== WHAT THE TASK ASKS ==
Without omitting anything, write out the listing below precisely.
+-------+
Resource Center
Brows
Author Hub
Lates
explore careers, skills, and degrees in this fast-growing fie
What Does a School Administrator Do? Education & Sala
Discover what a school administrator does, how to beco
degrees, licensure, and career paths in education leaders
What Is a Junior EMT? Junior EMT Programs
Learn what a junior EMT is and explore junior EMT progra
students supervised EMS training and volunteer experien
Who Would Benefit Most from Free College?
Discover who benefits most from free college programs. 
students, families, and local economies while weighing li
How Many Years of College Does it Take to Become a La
+-------+
== RESPONSE BOX ==
Resource Center
Brows
Author Hub
Lates
explore careers, skills, and degrees in this fast-growing fie
What Does a School Administrator Do? Education & Sala
Discover what a school administrator does, how to beco
degrees, licensure, and career paths in education leaders
What Is a Junior EMT? Junior EMT Programs
Learn what a junior EMT is and explore junior EMT progra
students supervised EMS training and volunteer experien
Who Would Benefit Most from Free College?
Discover who benefits most from free college programs. 
students, families, and local economies while weighing li
How Many Years of College Does it Take to Become a La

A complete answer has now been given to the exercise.